Mumsnet has not checked the qualifications of anyone posting here. If you need help urgently or expert advice, please see our domestic violence webguide and/or relationships webguide. Many Mumsnetters experiencing domestic abuse have found this thread helpful: Listen up, everybody

He was/is abusive arse, so why do I keep getting tearful about divorce?

15 replies

MotherForker · 23/12/2020 22:39

We are divorcing at my instigation. He has been emotionally, financially and sexually abusive for over a decade and although recently shaped up (under threat of divorce) I'd had enough.

Were still living together while we sort housing, we have 2 dc (they don't know yet) and it is pretty amicable. More so than before!

But I keep getting waves of sadness, crying snotty tears about the whole thing. Even though I know I don't want to be with him. I think I part it's the anticipation of telling dc and how upset they'll be. And the feeling of failure.

OP posts:
OnlyTheLangoftheTitBerg · 23/12/2020 22:58

You’re not a failure, you’re a brave woman setting good boundaries for yourself and your children, and modelling to them that they should have high standards for themselves in their future relationships.

It’s natural to grieve the loss of something - in this case, the loss of the relationship you hoped it would be when you agreed to marry him.

Good luck in your new life, OP. It might be hard right now but I bet you look back before very much longer and realise how much happier you are without him Flowers

RoseMartha · 23/12/2020 23:06

I cried when I ended my marriage with my exh. He like yours was abusive for years. You are lucky if he is amicable . My exh made it as hard as he could with constant threats and bullying. He does not understand why I divorced him, he cant see he did anything wrong. He is still abusive now. And I have been divorced almost a year and I ended the marriage nearly three years ago. (We stayed living in the same house for 18 months which was hell and i had to sleep on the floor for the duration).

If you can stay amicable it is better for your kids.
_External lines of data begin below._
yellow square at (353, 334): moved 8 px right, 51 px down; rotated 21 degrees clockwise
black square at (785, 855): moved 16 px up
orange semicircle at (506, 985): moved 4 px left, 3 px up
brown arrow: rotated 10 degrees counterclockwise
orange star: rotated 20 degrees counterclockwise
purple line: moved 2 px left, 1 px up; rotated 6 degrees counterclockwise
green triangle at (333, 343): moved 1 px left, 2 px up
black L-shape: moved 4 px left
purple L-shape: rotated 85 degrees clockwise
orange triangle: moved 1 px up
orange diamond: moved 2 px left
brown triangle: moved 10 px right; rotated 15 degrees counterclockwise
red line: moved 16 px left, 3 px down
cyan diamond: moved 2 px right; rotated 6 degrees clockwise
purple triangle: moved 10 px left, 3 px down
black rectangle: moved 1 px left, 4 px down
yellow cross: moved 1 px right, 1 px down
I think it is normal to grieve your relationship even if it was not a good one. Dont be hard on yourself and let yourself grieve it. Take one day at a time and you will get through it. One step at a time. And you will come out the other side and find your peace.

RandomMess · 23/12/2020 23:13

It's still sad you had hopes and dreams and got something very different.

Grieving is completely normal.

Thanks
MotherForker · 24/12/2020 11:46

Glad it's normal and I'm not going mad. I know it's the right thing. He's in the process of buying a house and when that's done he will be out. I can't wait.

OP posts:
Isitreally77 · 24/12/2020 12:00

It will be hard. My ex was physically and emotionally abusive and constantly made me feel worthless. When he said he wanted a divorce in one argument I said yes let's do it. I still felt like shit. We have a good relationship now and get on really well as friends but I miss the life we had and the future we had planned. You're grieving for what you thought you would have in the future too. In the long run it is better to leave a bad relationship and you come to realise that but it takes time.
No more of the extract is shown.